Originally Posted by
FlightlessParrot
1. Unfortunately, negative tests do not prove that you don't have the virus: they're a pretty good indicator, but the virus is very hard to control, so a country might well decide that a pretty good indication is not good enough.
Well negative test kind of sort of proves that you are not actually shedding virus
right now. If the tests are reasonably accurate they may be good enough to clear you for entering airport and flight - which would in itself be useful because others could be assured that there was low (not zero, tests never 100%) chance that there would be infectious people in airport or on flight.
The big issue, however, is that the long incubation period means you may be negative, and non-infectious,
now but incubating it - so isolation / quarantine period at the other end is
still required (this is what many people seem to fail to grasp on this, and is actually an argument
against testing on arrival, because the negative-but-still-incubating will be even less likely to isolate once told they are negative).
2. There are many parts of the world where a negative report could be bought--perhaps for less than the cost of a high-quality test. I do include quite a lot of places in the "First World" in this.

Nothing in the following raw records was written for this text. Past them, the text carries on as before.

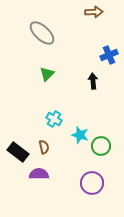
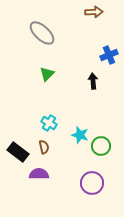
cyan cross: moved 5 px left, 4 px down
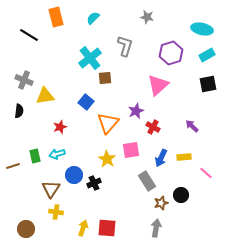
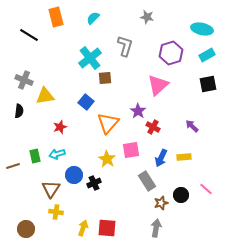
purple star: moved 2 px right; rotated 14 degrees counterclockwise
pink line: moved 16 px down
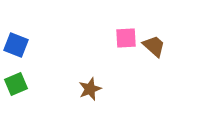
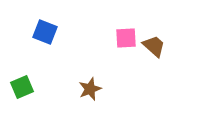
blue square: moved 29 px right, 13 px up
green square: moved 6 px right, 3 px down
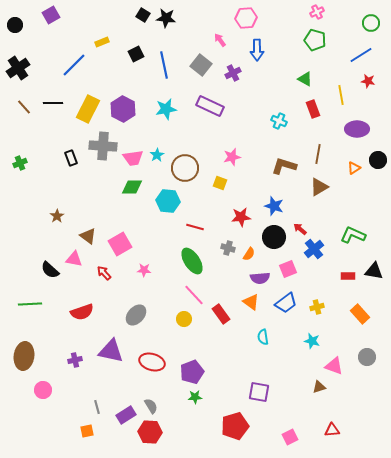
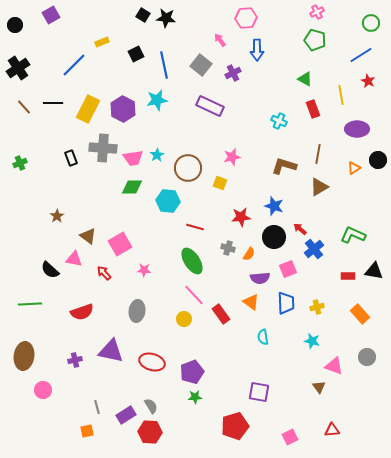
red star at (368, 81): rotated 16 degrees clockwise
cyan star at (166, 109): moved 9 px left, 9 px up
gray cross at (103, 146): moved 2 px down
brown circle at (185, 168): moved 3 px right
blue trapezoid at (286, 303): rotated 55 degrees counterclockwise
gray ellipse at (136, 315): moved 1 px right, 4 px up; rotated 35 degrees counterclockwise
brown triangle at (319, 387): rotated 48 degrees counterclockwise
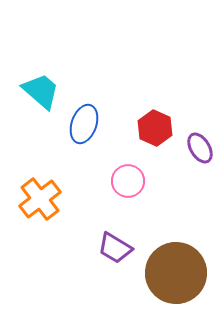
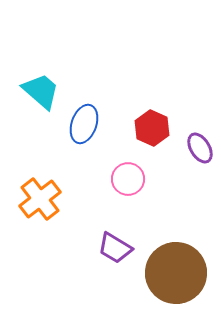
red hexagon: moved 3 px left
pink circle: moved 2 px up
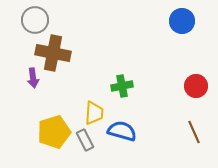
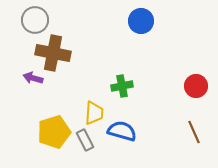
blue circle: moved 41 px left
purple arrow: rotated 114 degrees clockwise
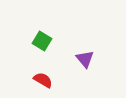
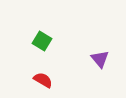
purple triangle: moved 15 px right
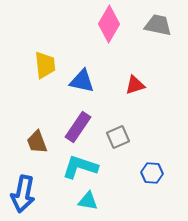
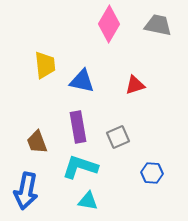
purple rectangle: rotated 44 degrees counterclockwise
blue arrow: moved 3 px right, 3 px up
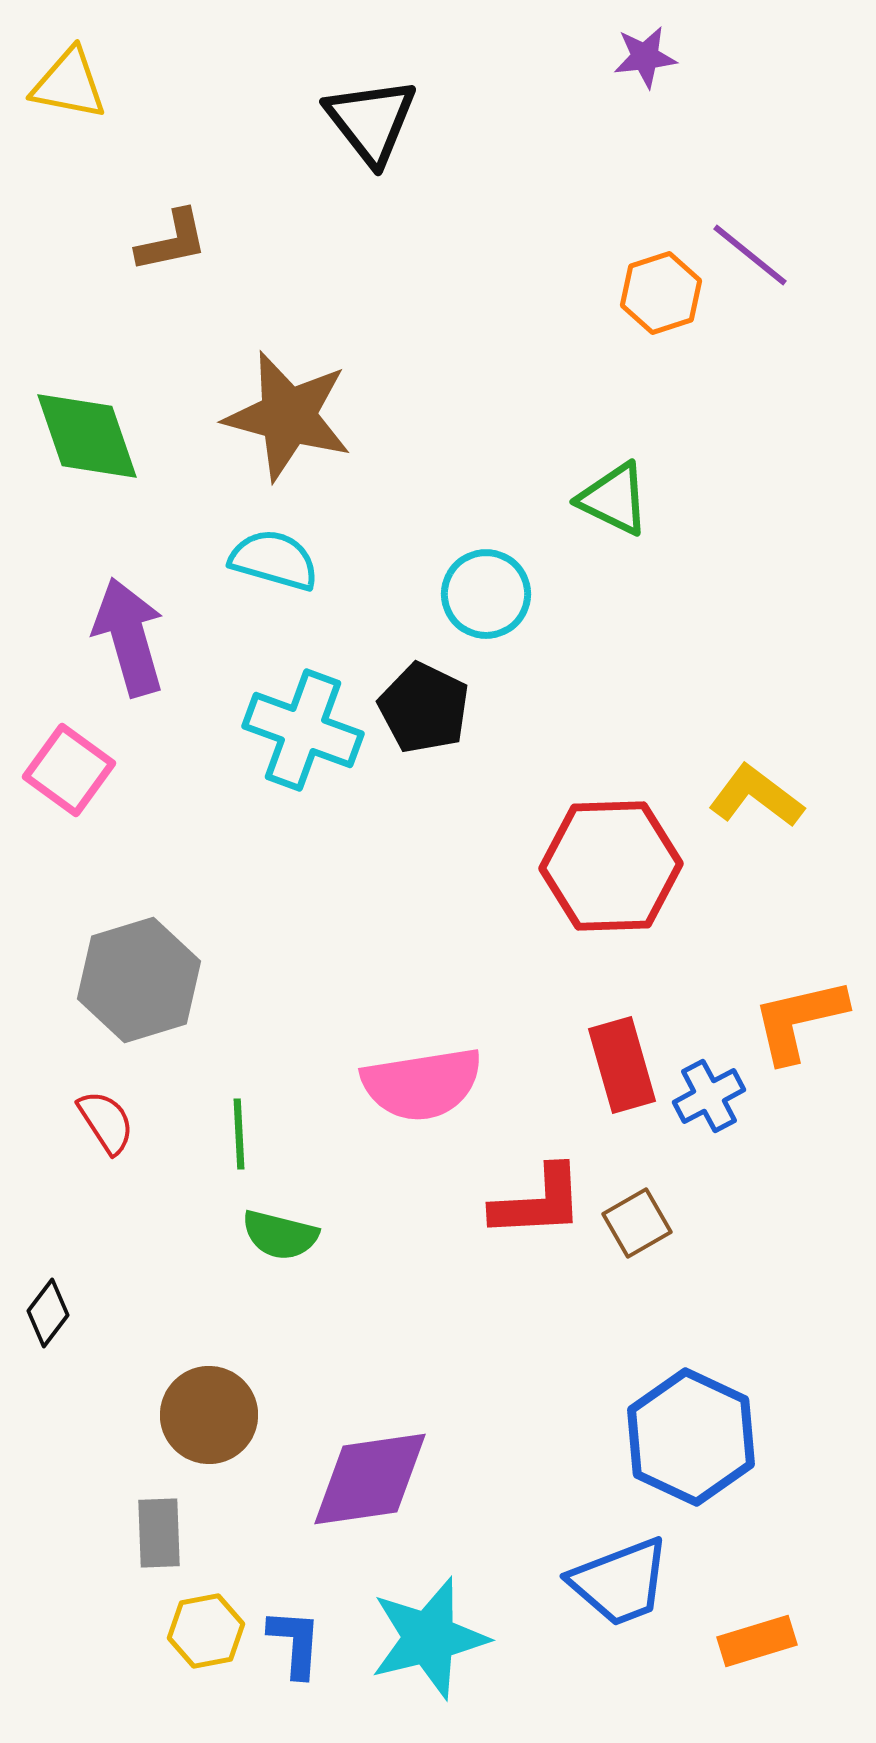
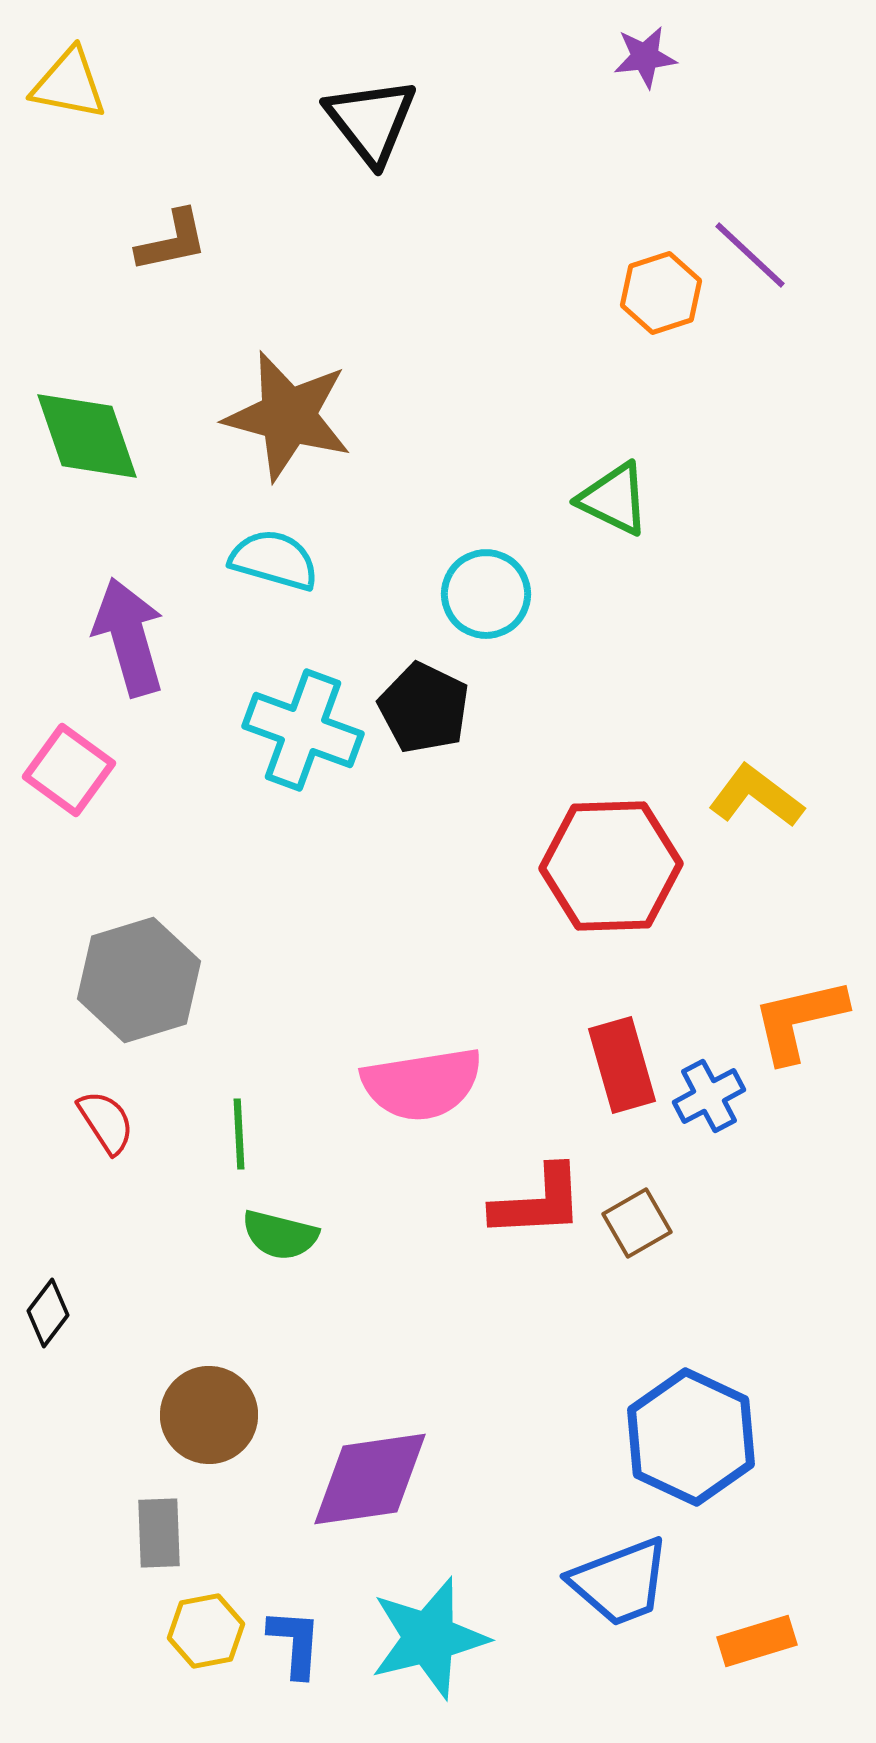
purple line: rotated 4 degrees clockwise
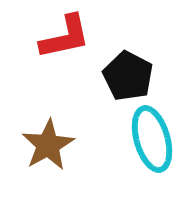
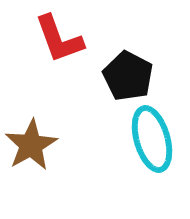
red L-shape: moved 6 px left, 2 px down; rotated 82 degrees clockwise
brown star: moved 17 px left
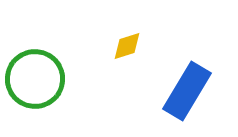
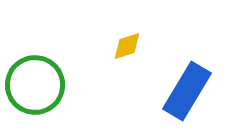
green circle: moved 6 px down
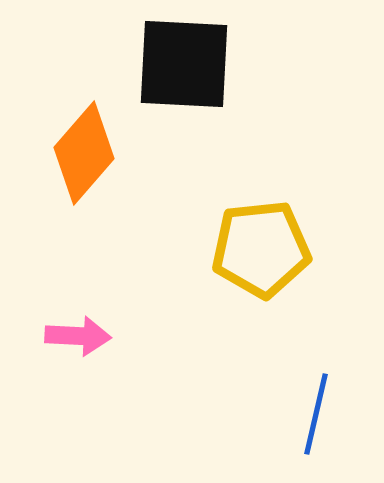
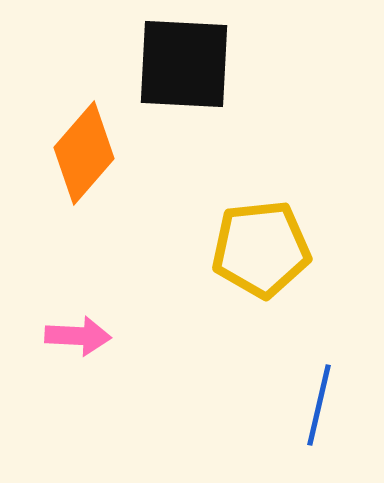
blue line: moved 3 px right, 9 px up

It really does look as though the only way to control this thing, at the moment, is by measures that look like overkill.
Yep, and possibly you could avoid quarantine if you had already isolated and
then tested negative - but getting any one country to trust another in certifying that will be impossible. And of course you have broken isolation if you get on a flight so your cert is null and void...
That said, I suspect that travel is going to start to open up between the "overkill" countries who have clearly successfully supressed the virus - the world may split into covid and non-covid zones with quarantine between the two. I know which zone I'd rather be in, but I've got zero chance of that right now...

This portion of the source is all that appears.